SUPPLIED DATA: Begin

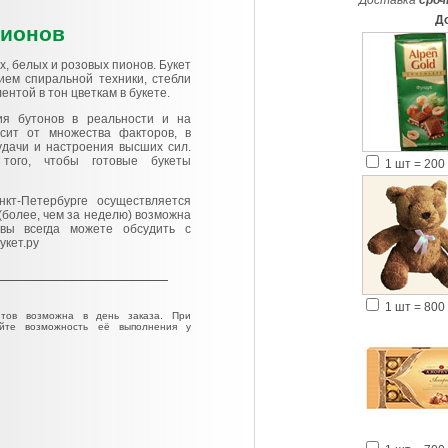
Доставка
сроч
Д
пионов
, белых и розовых пионов. Букет
ем спиральной техники, стебли
нтой в тон цветкам в букете.
ия бутонов в реальности и на
сит от множества факторов, в
 удачи и настроения высших сил.
того, чтобы готовые букеты
1 шт = 200 
кт-Петербурге осуществляется
(более, чем за неделю) возможна
 вы всегда можете обсудить с
укет.ру
1 шт = 800 
тов возможна в день заказа. При
яйте возможность её выполнения у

SUPPLIED DATA: End

__TASK INSTRUCTIONS__. The records above, minus their pictures, are to be returned word for word.

__TASK SOLUTION__.
Доставка
сроч
Д
пионов
, белых и розовых пионов. Букет
ем спиральной техники, стебли
нтой в тон цветкам в букете.
ия бутонов в реальности и на
сит от множества факторов, в
 удачи и настроения высших сил.
того, чтобы готовые букеты
1 шт = 200 
кт-Петербурге осуществляется
(более, чем за неделю) возможна
 вы всегда можете обсудить с
укет.ру
1 шт = 800 
тов возможна в день заказа. При
яйте возможность её выполнения у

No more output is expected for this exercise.